The introduction of John Smoltz as a member of the 2009 Boston Red Sox certainly seemed to warm the hearts of many true blue Sox fans in the midst of a cold and blustery New England winter. The management seemed flushed with its own success. After all , January 2009 will also be remembered as the month Theo Epstein cornered the market on Rocco Baldelli to come play outfield in Fenway. Oh and don’t forget this was the same month in which, the deserving but perpetually overlooked Jim Rice, finally got credit for the extraordinary baseball career he had in Boston with an invitation to the National Baseball Hall of Fame in Cooperstown, NY. Being able to introduce John Smoltz holding jersey #29, wearing a Red Sox cap and smiling broadly just really put the frosting on the cake. Or did it?
While all seemed mellow in what the locals like to call “Red Sox Nation”, the pesky little doubts began to pop up here there and everywhere. After all for some Boston fans, despite the recent story of Red Sox success, memories of the long dark years without playoff appearances or wins and the prolonged dry spell without a World Series banner coming to town.
Red Sox fans have earned the right to be suspicious of all new pitching acquisitions. To Even the casual observer it appears that the Sox do seem to have a penchant for picking up and sticking with recently rehabbed pitchers. Most recently Curt Schilling, who won the hearts of the fans with his gutsy World Series appearances capped by the famous “blood sock” event, has demonstrated aptly that when pitchers are injured and they are in their twilight years, it is a real gamble to hitch your playoff hopes to their full and healthy return to the pitching rotation. Most fans also recall the unfulfilled promise of the signing of Bret Saberhagen, who had great stats in his past but in Boston was a constant visitor to the DL.
Fewer clouds hang over young stars, like Sox hurler Josh Beckett who while still in this 20’s has shown evidence of blister problems on his pitching hand and recurring back spasms. While he cost the Sox by having several stints on the DL he is young and much more likely to achieve full healing from ailments as they occur.

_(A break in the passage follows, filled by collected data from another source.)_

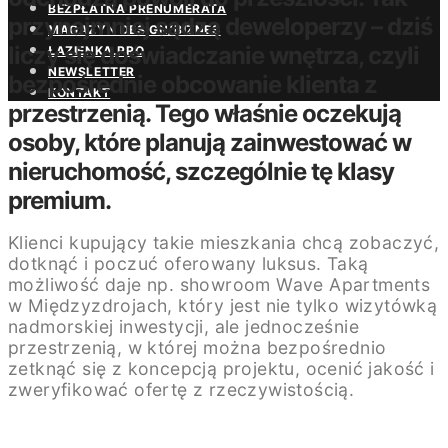
BEZPŁATNA PRENUMERATA
przynajmniej sądzą deweloperzy
–
dziś
MAGAZYN DESIGN/BIZNES
liczy się doświadczanie wnętrza, czyli
ŁAZIENKA.PRO
NEWSLETTER
bezpośrednie obcowanie klienta z
KONTAKT
przestrzenią. Tego właśnie oczekują
osoby, które planują zainwestować w
nieruchomość, szczególnie tę klasy
premium.
Klienci kupujący takie mieszkania chcą zobaczyć,
dotknąć i poczuć oferowany luksus. Taką
możliwość daje np. showroom Wave Apartments
w Międzyzdrojach, który jest nie tylko wizytówką
nadmorskiej inwestycji, ale jednocześnie
przestrzenią, w której można bezpośrednio
zetknąć się z koncepcją projektu, ocenić jakość i
zweryfikować ofertę z rzeczywistością.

Unfortuantely John Smoltz is more likely to find himself in the Schilling/Saberhagen than in the Beckett category of pitcher. John Smoltz is decidedly not in his twenties. Instead he has put more than twenty years in on the hill, which also translates to 20 years of wear and tear on his pitching equipment – his body. As great a pitching past as John Smoltz can honestly claim, which is considerable, he must also own up to 42 years of age come May and major shoulder surgery last year. In simple baseball terms that’s two strikes. Should the Red Sox really place their playoff hopes literally on the shoulder of a comeback try by John Smoltz? The more folks read about the surgery and the age factors the more nay sayers are likely to surface in Boston.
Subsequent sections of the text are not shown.